The terminal subsystem made the system feel “alive”
At some point, I wanted more than just command execution. I wanted an actual interactive environment, something that behaves like a shell session. So the system evolved into a WebSocket-based terminal layer:
Client ↔ WebSocket ↔ API ↔ docker exec (TTY mode)
This introduces a different class of problems:
- partial stream handling
- terminal resizing events
- maintaining session continuity across disconnects
- backpressure in streaming output
- keeping interactive state stable under load
Once this works, the system stops feeling like a “command runner”. It starts feeling like a live environment you can interact with directly.
Concurrency is where the system stops being simple
Single execution per session is straightforward. Multiple concurrent executions inside the same environment is where everything becomes more delicate. Now you have to think about:
- competing resource usage inside one container
- output streams interleaving
- lifecycle management per execution
- cancellation and timeout semantics
- tracking processes that aren’t tied to a single request
Even though everything still runs inside one container. This is the point where the system stops feeling like a wrapper around Docker and starts feeling like its own execution model.
Security is not one mechanism, it’s a stack of assumptions
It’s easy to assume containers give you “security”. They don’t, at least not by themselves. So the model becomes layered:
- container isolation as the baseline
- filesystem scoping via bind mounts
- network control per session
- CPU, memory, and process limits
- execution timeouts enforced at runtime
But the important realization is: security here is not a single guarantee, it’s a composition of constraints
And if any layer is misconfigured, the guarantees degrade quickly. So instead of thinking in terms of “secure system”, it becomes: a system designed to contain failure within predictable boundaries
Persistence and reconciliation became unavoidable
One assumption I made early on was:
if a container exists, the system state is consistent
That turns out to be false fairly quickly. Containers crash. Machines restart. State drifts out of sync. So on startup, the system has to reconcile reality:
- what exists in persistent storage (SQLite)

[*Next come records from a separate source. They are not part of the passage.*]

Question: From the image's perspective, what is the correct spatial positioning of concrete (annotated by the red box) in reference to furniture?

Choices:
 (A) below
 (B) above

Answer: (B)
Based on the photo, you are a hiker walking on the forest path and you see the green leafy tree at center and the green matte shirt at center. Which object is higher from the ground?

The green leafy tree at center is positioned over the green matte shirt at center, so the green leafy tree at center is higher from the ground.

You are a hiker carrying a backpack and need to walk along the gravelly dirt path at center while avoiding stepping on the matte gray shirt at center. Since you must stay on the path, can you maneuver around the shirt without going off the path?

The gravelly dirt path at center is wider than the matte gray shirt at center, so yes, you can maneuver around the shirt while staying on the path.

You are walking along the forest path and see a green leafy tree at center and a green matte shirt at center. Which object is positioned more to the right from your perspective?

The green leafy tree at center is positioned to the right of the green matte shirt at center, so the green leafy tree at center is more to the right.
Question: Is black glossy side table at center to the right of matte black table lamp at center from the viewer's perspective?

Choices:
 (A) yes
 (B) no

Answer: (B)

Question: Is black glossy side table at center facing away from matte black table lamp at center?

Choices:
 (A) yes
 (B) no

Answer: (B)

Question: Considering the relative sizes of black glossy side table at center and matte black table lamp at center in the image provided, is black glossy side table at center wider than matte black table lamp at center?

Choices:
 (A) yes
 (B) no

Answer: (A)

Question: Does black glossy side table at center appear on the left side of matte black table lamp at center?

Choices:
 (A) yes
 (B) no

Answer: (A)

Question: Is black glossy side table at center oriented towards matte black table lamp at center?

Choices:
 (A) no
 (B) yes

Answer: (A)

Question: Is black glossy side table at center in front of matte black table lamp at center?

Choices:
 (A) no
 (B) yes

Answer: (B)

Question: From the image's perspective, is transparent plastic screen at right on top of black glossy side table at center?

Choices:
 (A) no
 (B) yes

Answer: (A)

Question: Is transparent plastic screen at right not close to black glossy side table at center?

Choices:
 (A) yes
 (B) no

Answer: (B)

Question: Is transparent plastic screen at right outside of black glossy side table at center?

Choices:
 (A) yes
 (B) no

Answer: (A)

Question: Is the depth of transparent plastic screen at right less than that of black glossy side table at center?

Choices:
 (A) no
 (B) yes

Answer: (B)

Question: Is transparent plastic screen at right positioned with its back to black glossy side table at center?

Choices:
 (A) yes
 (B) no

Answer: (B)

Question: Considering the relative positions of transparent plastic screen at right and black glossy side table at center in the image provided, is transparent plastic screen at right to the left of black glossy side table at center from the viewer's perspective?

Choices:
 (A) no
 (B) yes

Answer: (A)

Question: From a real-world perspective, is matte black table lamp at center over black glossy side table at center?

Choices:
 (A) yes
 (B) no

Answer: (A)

- what is actually running in Docker
- what is orphaned or inconsistent
- what needs to be recovered or cleaned up
This becomes a simple but critical recovery loop:
- load persisted session state
- inspect runtime containers
- match and reconcile
- repair inconsistencies
It’s not exciting, but it’s the kind of thing that determines whether a system feels reliable or fragile.

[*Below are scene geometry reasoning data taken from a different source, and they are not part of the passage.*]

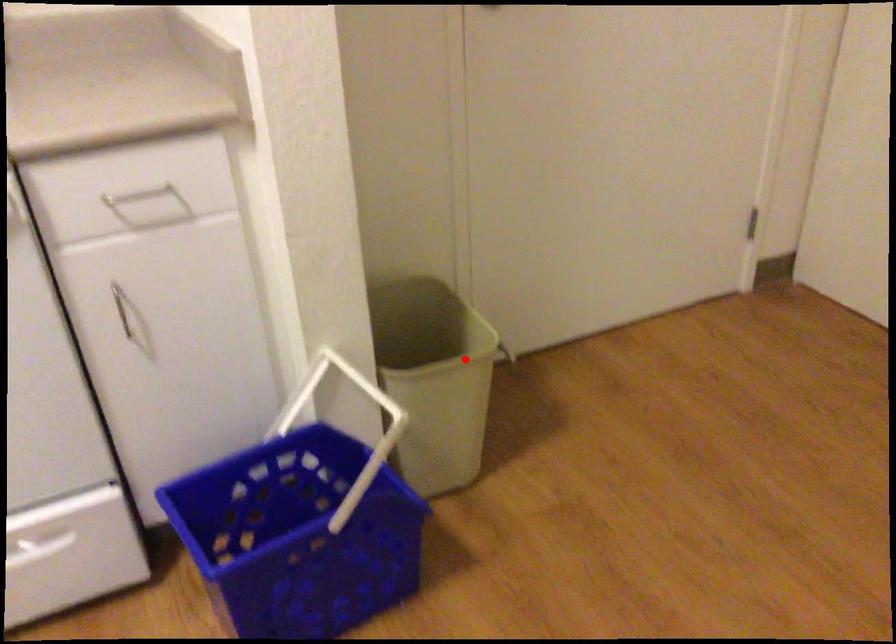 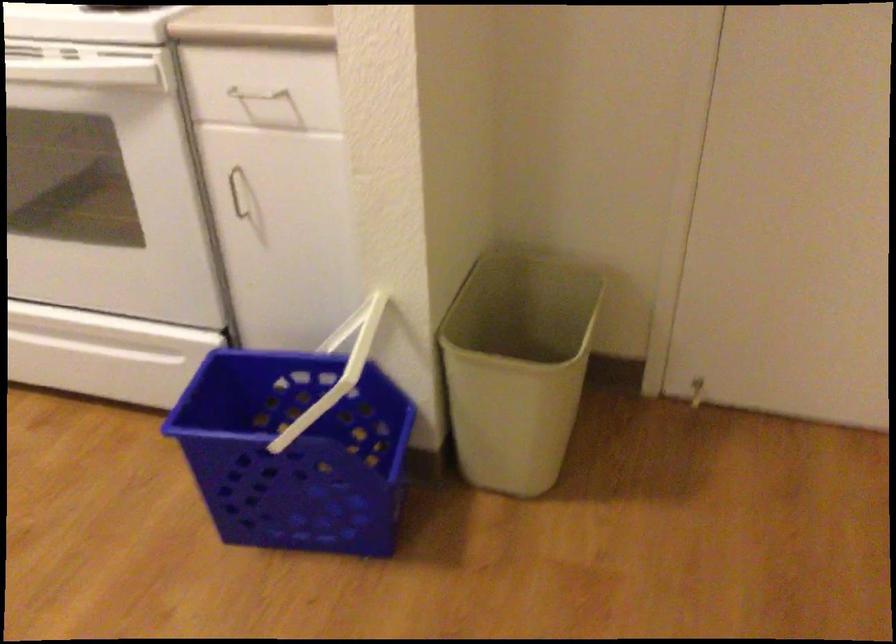 The point at the highlighted location is marked in the first image. Where is the corresponding point in the second image?

(517, 366) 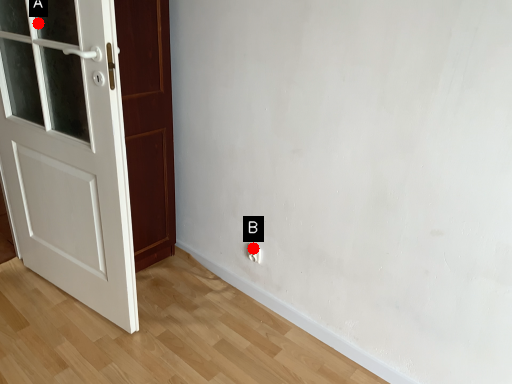 Question: Two points are circled on the image, labeled by A and B beside each circle. Among these points, which one is nearest to the camera?

Choices:
 (A) A is closer
 (B) B is closer

Answer: (A) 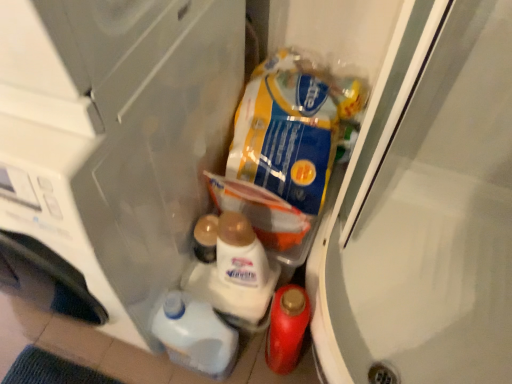 Question: Considering the positions of transparent plastic screen door at upper right and transparent plastic container at lower center in the image, is transparent plastic screen door at upper right wider or thinner than transparent plastic container at lower center?

Choices:
 (A) wide
 (B) thin

Answer: (B)

Question: In the image, is transparent plastic screen door at upper right positioned in front of or behind transparent plastic container at lower center?

Choices:
 (A) front
 (B) behind

Answer: (B)

Question: Which is farther from the transparent plastic container at lower center?

Choices:
 (A) blue/yellow plastic bag at upper right, the first snack from the top
 (B) white glossy lotion at center, the second snack from the top
 (C) white glossy liquid at lower center, placed as the third snack when sorted from top to bottom
 (D) transparent plastic screen door at upper right
 (E) matte plastic bottle at lower right

Answer: (D)

Question: Estimate the real-world distances between objects in this image. Which object is closer to the transparent plastic container at lower center?

Choices:
 (A) blue/yellow plastic bag at upper right, which is the 3th snack in bottom-to-top order
 (B) white glossy liquid at lower center, placed as the third snack when sorted from top to bottom
 (C) matte plastic bottle at lower right
 (D) transparent plastic screen door at upper right
 (E) white glossy lotion at center, which is counted as the second snack, starting from the bottom

Answer: (E) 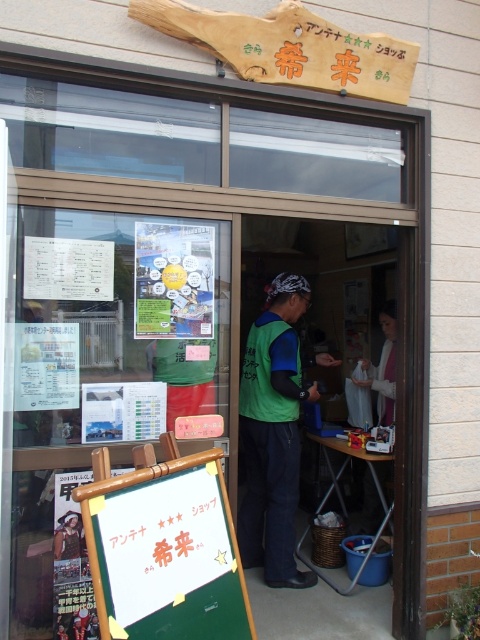 Is green chalkboard at lower left closer to the viewer compared to green fabric vest at center?

Yes.

In the scene shown: Is green chalkboard at lower left positioned behind green fabric vest at center?

No, green chalkboard at lower left is in front of green fabric vest at center.

The image size is (480, 640). What are the coordinates of `green chalkboard at lower left` in the screenshot? It's located at (165, 552).

This screenshot has height=640, width=480. I want to click on green chalkboard at lower left, so click(165, 552).

Which is below, green fabric vest at center or white cotton shirt at center?

green fabric vest at center is lower down.

Is point (285, 452) farther from viewer compared to point (379, 380)?

No, (285, 452) is in front of (379, 380).

Image resolution: width=480 pixels, height=640 pixels. What are the coordinates of `green fabric vest at center` in the screenshot? It's located at (273, 433).

Which is in front, point (165, 580) or point (389, 333)?

Point (165, 580) is more forward.

Does green chalkboard at lower left have a lesser height compared to white cotton shirt at center?

Yes, green chalkboard at lower left is shorter than white cotton shirt at center.

Does point (180, 513) come farther from viewer compared to point (382, 358)?

No, (180, 513) is in front of (382, 358).

This screenshot has width=480, height=640. Identify the location of green chalkboard at lower left. (165, 552). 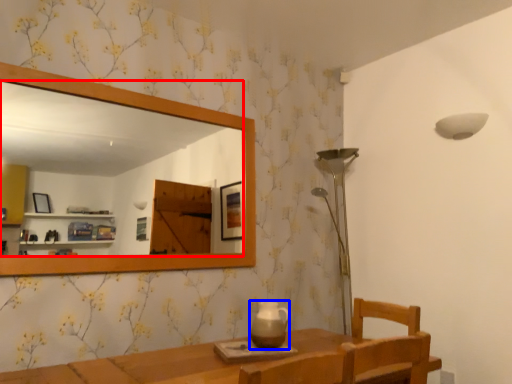 Question: Which of the following is the closest to the observer, mirror (highlighted by a red box) or tea pot (highlighted by a blue box)?

Choices:
 (A) mirror
 (B) tea pot

Answer: (A)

Observability ends up mattering more than expected
At some point, you can’t reason about the system without visibility into it. So everything starts emitting structured logs:
- execution lifecycle events
- timing information
- exit codes
- resource usage
- policy decisions
Not because it’s “good engineering practice”, but because without it debugging turns into guessing and for a system that executes arbitrary code, guessing is not acceptable.
What this ended up teaching me
A few things became clear only after the system started stabilizing:
- stateful systems are fundamentally harder than stateless ones, even when they look simpler on the surface
- orchestration is often the real complexity, not execution itself
- abstraction boundaries matter more than implementation details
- concurrency inside shared environments forces you to confront design decisions immediately
- and most importantly, “just use Docker” stops being meaningful once you need lifecycle control
Where this naturally leads next
Once a single-machine system like this starts working, the questions change:
- how do sessions move across machines?
- can environments be snapshotted and restored?
- can execution be replayed deterministically?
- how do you coordinate multiple runtimes safely?
- what does multi-tenant isolation look like at this level?
But that feels like a different class of system entirely.
Right now, the more interesting part was simply getting a single machine to behave like a stable, stateful execution environment that doesn’t fall apart under real usage and even that turned out to be more subtle than it initially looked.